I’ve always enjoyed reading about and celebrating the feast days of saints; not because they were exceptionally holy people, but because they were mostly very flawed people, just like ourselves, which shows we can be holy too. I prefer to imitate, poorly at times, what I call the genuine saints who haven’t paid a fortune to be canonised. Saints do their best to follow Our Lord’s teaching to put others before themselves. They are among the great cloud of witnesses who worship before the Lamb.
Saint Albert the Great was a witness to that reality. He was born at the end of the 12th century in Germany and he joined the Order of Preachers. As you all know so well, the Order values intellectual study as a way of discerning how God acts in our world, and how we should act as human beings towards one another.
Saint Albert was the teacher of Saint Thomas Aquinas who pretty much invented Catholic theology as we know it today.
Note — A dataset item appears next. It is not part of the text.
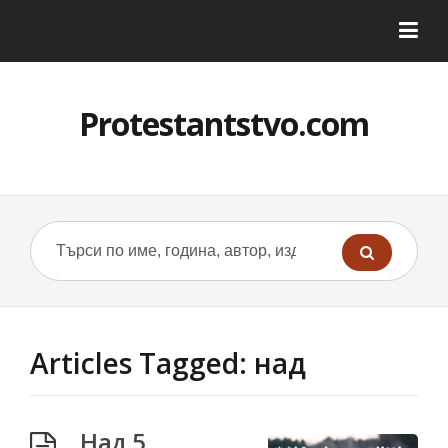
Protestantstvo.com
Articles Tagged: над
Над 5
Whereas Saint Thomas formulated a humanistic theology based on Aristotelian thought – one where the human person took centre stage in the cosmic drama – Albert’s passion was science. Saint Albert’s contemporaries thought he knew everything there was to know about science. He was a botanist, a chemist, a zoologist, an early physicist, and he was supposed to have even made a kind of robot, which makes him a cyberneticist. He was even asked about the design of the new cathedral in Cologne – the one that’s still standing today. This was in addition to his knowledge of what used to be called the ‘Queen of Sciences’ – Theology. Saint Albert was very much a Renaissance man, well before the term was coined.
His colleagues called him ‘Boots’, because he walked everywhere. As a bishop, he could have ridden a horse – forbidden in his day to the friars – but he preferred to walk as a sign of humility, and to experience nature in all its glory, so that he could better understand God’s creation.
He gave up being a bishop after three years and died in his eighties in 1280. Saint Albert comes down to us through the centuries as a modern saint linking science with theology. And whether he was preaching about science, or design, or theology, Saint Albert spoke and wrote of a God who wasn’t the stern judge of our nightmares, but the God of love who accompanies us, and who encourages us to be kind towards one another, and to use words that are rooted in life, and are words of resurrection, not crucifixion.
Saint Albert the Great, pray for us.